• WHAT IS BEING ASKED:
Determine how many lines in the listing below contain the word "your", then state that number by itself.
>>>
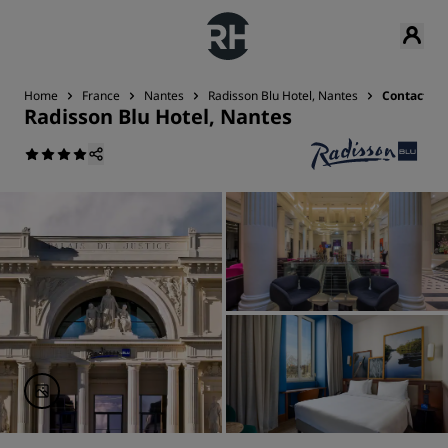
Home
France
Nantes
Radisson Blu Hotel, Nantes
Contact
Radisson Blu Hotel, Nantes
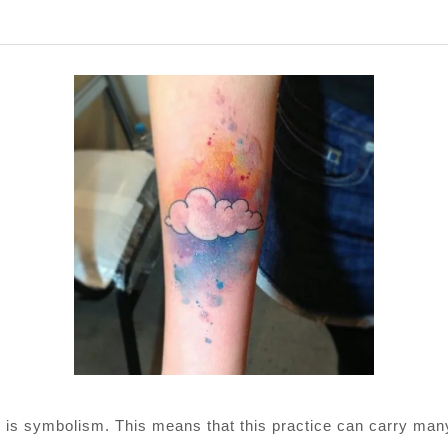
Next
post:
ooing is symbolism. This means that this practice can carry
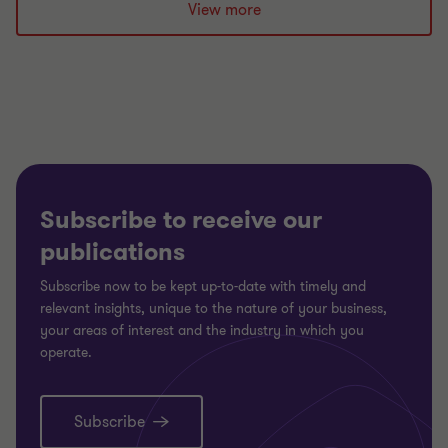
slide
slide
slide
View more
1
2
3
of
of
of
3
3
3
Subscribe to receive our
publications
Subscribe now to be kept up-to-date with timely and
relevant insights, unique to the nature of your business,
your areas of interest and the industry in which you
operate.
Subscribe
<<<
• RESULT:
2